At least 30 people died in wildfires raging through parched farmlands and forests in Portugal and neighbouring Spain on Sunday and Monday, officials said.
Authorities said they were still battling 145 blazes in Portugal – still recovering from its deadliest fire on record in June – and another 100 in Spain. Portugal’s government asked for international help and declared a state of emergency in territory north of the Tagus river – about half of its landmass.
“We are facing new (weather) conditions… In an era of climate change, such disasters are becoming reality all over the world,” Portugal’s Interior Minister, Constanca Urbano de Sousa, said citing the fires burning in California.

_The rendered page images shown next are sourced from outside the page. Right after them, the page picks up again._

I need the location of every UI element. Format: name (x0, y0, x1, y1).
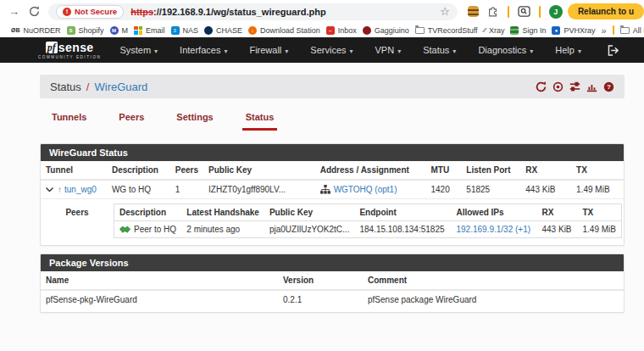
community-edition-label: COMMUNITY EDITION (38, 55, 101, 59)
peer-rx: 443 KiB (537, 221, 578, 238)
bookmark-download-station[interactable]: ↓Download Station (248, 26, 320, 35)
profile-avatar[interactable]: J (549, 5, 563, 19)
record-status-icon[interactable] (552, 81, 564, 92)
package-row: pfSense-pkg-WireGuard 0.2.1 pfSense pack… (41, 290, 624, 309)
breadcrumb-actions: ? (536, 81, 614, 92)
package-version: 0.2.1 (278, 290, 363, 309)
package-versions-table: Name Version Comment pfSense-pkg-WireGua… (41, 271, 624, 309)
wireguard-status-table: Tunnel Description Peers Public Key Addr… (41, 161, 624, 199)
navbar-menu: System Interfaces Firewall Services VPN … (119, 45, 581, 55)
download-station-icon: ↓ (248, 26, 257, 35)
expand-chevron-icon[interactable] (46, 186, 53, 193)
relaunch-button[interactable]: Relaunch to u (568, 3, 644, 20)
chevron-down-icon (394, 45, 401, 55)
bookmark-shopify[interactable]: SShopify (67, 26, 104, 35)
peers-subtable-wrap: Description Latest Handshake Public Key … (114, 203, 622, 238)
nav-help[interactable]: Help (555, 45, 581, 55)
tab-settings[interactable]: Settings (173, 112, 216, 131)
peer-col-rx: RX (537, 204, 578, 221)
pfsense-navbar: pf sense COMMUNITY EDITION System Interf… (0, 37, 644, 63)
peer-col-endpoint: Endpoint (354, 204, 451, 221)
logout-icon[interactable] (608, 45, 620, 56)
tab-bar: Tunnels Peers Settings Status (48, 112, 625, 131)
nav-system[interactable]: System (119, 45, 158, 55)
bookmark-nas[interactable]: ≡NAS (171, 26, 199, 35)
peer-col-allowed-ips: Allowed IPs (451, 204, 536, 221)
puzzle-extensions-icon[interactable] (487, 6, 499, 18)
bookmarks-overflow-chevron[interactable]: » (602, 25, 607, 36)
bookmarks-divider (613, 25, 614, 35)
tunnel-row: ↑ tun_wg0 WG to HQ 1 IZHZT0y1gff890LV...… (41, 180, 624, 199)
bookmark-pvhxray[interactable]: ●PVHXray (552, 26, 595, 35)
bookmark-sign-in[interactable]: Sign In (510, 26, 546, 35)
breadcrumb-separator: / (86, 81, 90, 93)
peers-table: Description Latest Handshake Public Key … (114, 204, 621, 237)
nav-services[interactable]: Services (310, 45, 353, 55)
peer-allowed-ips-link[interactable]: 192.169.9.1/32 (+1) (456, 225, 530, 234)
bookmark-star-icon[interactable]: ☆ (440, 6, 450, 17)
chart-icon[interactable] (586, 81, 597, 92)
bookmark-m[interactable]: MM (110, 26, 129, 35)
all-bookmarks[interactable]: All B (620, 26, 644, 35)
chevron-down-icon (220, 45, 227, 55)
tab-peers[interactable]: Peers (115, 112, 147, 131)
not-secure-label: Not Secure (75, 7, 117, 16)
page-content: Status / WireGuard ? Tunnels Peers Setti… (40, 75, 625, 313)
bookmark-chase[interactable]: CHASE (204, 26, 242, 35)
tunnel-description: WG to HQ (107, 180, 170, 199)
nav-interfaces[interactable]: Interfaces (180, 45, 227, 55)
nav-vpn[interactable]: VPN (375, 45, 402, 55)
col-address-assignment: Address / Assignment (315, 161, 426, 180)
chevron-down-icon (449, 45, 456, 55)
bee-extension-icon[interactable] (468, 6, 479, 17)
bookmark-nuorder[interactable]: ØBNuORDER (11, 26, 61, 35)
breadcrumb-page-link[interactable]: WireGuard (94, 81, 147, 93)
tab-search-icon[interactable] (518, 6, 530, 17)
xray-icon: ⁄⁄ (484, 26, 486, 35)
peer-row: Peer to HQ 2 minutes ago pja0UZIlUzYOK2t… (114, 221, 621, 238)
col-peers: Peers (170, 161, 203, 180)
forward-arrow-icon[interactable]: → (8, 6, 19, 17)
shopify-icon: S (67, 26, 75, 35)
pf-logo-box: pf (46, 42, 58, 53)
col-tunnel: Tunnel (41, 161, 107, 180)
tunnel-mtu: 1420 (425, 180, 461, 199)
browser-chrome: → ! Not Secure https://192.168.9.1/wg/st… (0, 0, 644, 37)
pfsense-logo[interactable]: pf sense COMMUNITY EDITION (38, 42, 101, 59)
pkg-col-name: Name (41, 271, 278, 290)
assignment-link[interactable]: WGTOHQ (opt1) (334, 185, 397, 194)
table-header-row: Tunnel Description Peers Public Key Addr… (41, 161, 624, 180)
peer-col-latest-handshake: Latest Handshake (181, 204, 264, 221)
bookmark-inbox[interactable]: –Inbox (326, 26, 357, 35)
url-rest: ://192.168.9.1/wg/status_wireguard.php (153, 7, 326, 17)
col-mtu: MTU (425, 161, 461, 180)
chevron-down-icon (347, 45, 353, 55)
folder-icon (415, 27, 425, 34)
nav-firewall[interactable]: Firewall (249, 45, 288, 55)
refresh-icon[interactable] (536, 81, 547, 92)
reload-icon[interactable] (29, 6, 40, 17)
filter-sliders-icon[interactable] (569, 81, 580, 92)
browser-toolbar: → ! Not Secure https://192.168.9.1/wg/st… (0, 0, 644, 23)
bookmark-email[interactable]: Email (134, 26, 165, 35)
tab-status[interactable]: Status (242, 112, 278, 131)
nav-diagnostics[interactable]: Diagnostics (478, 45, 533, 55)
peer-col-public-key: Public Key (264, 204, 354, 221)
peer-col-tx: TX (578, 204, 622, 221)
peers-header-row: Description Latest Handshake Public Key … (114, 204, 621, 221)
nav-status[interactable]: Status (423, 45, 456, 55)
address-bar[interactable]: ! Not Secure https://192.168.9.1/wg/stat… (48, 3, 458, 20)
url-text[interactable]: https://192.168.9.1/wg/status_wireguard.… (130, 7, 325, 17)
peers-section: Peers Description Latest Handshake Publi… (41, 199, 624, 245)
peer-endpoint: 184.15.108.134:51825 (354, 221, 451, 238)
help-icon[interactable]: ? (603, 81, 614, 92)
tunnel-name-link[interactable]: tun_wg0 (64, 185, 97, 194)
tab-tunnels[interactable]: Tunnels (48, 112, 90, 131)
svg-text:?: ? (607, 83, 611, 91)
not-secure-chip[interactable]: ! Not Secure (56, 5, 124, 19)
bookmark-tvrecordstuff[interactable]: TVRecordStuff (415, 26, 478, 35)
bookmark-xray[interactable]: ⁄⁄Xray (484, 26, 505, 35)
package-header-row: Name Version Comment (41, 271, 624, 290)
pkg-col-version: Version (278, 271, 363, 290)
bookmark-gaggiuino[interactable]: Gaggiuino (363, 26, 409, 35)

Flames ripped across countryside left tinder-dry by an unusually hot summer and early autumn, fanned by strong winds as remnants of ex-Hurricane Ophelia brushed the Iberian coast.
Officials in Portugal and Spain said arsonists had started some of the blazes.

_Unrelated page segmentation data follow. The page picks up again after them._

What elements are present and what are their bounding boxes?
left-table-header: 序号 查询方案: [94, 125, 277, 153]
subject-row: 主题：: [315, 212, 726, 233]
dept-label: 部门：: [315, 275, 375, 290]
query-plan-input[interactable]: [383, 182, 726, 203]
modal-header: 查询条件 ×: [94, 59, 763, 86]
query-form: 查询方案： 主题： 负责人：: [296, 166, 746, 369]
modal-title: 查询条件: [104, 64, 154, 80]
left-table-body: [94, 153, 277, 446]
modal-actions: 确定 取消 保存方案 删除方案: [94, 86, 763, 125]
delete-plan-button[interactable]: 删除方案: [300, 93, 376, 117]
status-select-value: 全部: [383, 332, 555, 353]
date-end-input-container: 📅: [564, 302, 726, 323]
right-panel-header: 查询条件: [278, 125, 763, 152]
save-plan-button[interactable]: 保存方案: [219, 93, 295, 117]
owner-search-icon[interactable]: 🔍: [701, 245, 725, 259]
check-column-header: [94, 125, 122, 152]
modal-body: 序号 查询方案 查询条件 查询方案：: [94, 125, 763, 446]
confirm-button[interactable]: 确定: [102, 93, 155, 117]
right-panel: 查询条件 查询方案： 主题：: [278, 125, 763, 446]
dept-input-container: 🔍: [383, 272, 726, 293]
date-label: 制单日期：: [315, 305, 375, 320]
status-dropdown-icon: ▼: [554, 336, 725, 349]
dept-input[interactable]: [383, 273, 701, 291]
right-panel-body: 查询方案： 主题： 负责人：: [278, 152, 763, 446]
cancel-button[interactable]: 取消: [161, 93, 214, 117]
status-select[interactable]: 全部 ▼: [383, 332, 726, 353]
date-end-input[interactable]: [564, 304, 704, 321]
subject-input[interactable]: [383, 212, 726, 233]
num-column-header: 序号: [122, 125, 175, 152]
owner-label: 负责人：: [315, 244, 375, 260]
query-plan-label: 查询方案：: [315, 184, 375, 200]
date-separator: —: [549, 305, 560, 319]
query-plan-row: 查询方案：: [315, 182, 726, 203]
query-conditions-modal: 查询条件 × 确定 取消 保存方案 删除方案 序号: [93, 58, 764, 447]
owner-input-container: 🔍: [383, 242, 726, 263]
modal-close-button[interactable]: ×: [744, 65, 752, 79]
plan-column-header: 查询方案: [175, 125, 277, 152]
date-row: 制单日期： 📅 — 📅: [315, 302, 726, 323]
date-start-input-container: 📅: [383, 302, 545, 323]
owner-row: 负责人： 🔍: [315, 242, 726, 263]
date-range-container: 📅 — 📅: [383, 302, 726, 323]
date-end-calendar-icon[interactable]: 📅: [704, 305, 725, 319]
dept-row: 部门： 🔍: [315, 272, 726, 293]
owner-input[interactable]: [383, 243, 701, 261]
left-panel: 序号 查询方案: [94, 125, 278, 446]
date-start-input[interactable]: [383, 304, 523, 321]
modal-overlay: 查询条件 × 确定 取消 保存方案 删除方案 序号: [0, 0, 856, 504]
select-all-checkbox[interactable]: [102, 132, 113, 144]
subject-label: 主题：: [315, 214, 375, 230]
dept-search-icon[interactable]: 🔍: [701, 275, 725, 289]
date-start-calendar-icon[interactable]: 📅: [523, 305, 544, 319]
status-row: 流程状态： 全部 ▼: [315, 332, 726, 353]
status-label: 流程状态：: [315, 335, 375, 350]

The weekend’s fires had killed at least 27 people and injured more than 50 in Portugal, civil protection service spokeswoman Patricia Gaspar said.
In June, 64 people died in a huge forest fire in central Portugal. The government has been criticised for a slow, inefficient response and a lack of fire-prevention policies.

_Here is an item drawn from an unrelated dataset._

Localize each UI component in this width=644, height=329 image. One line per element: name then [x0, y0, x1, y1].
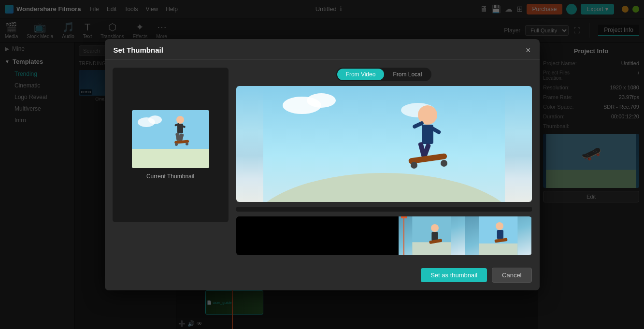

Three people died in Spain’s Galicia region – two of them women found inside a burnt-out car, the third a man in his seventies, killed as he tried to save his farm animals, media reported.
Most of the fires in Galicia were started deliberately, the head of the regional government, Alberto Nunez Feijoo, said in a radio interview.
Spain’s Interior Minister Juan Ignacio Zoido said some of those responsible had already been identified. They could face up to 20 years in jail if convicted, police said. At least one person was arrested in Portugal for allegedly starting a fire.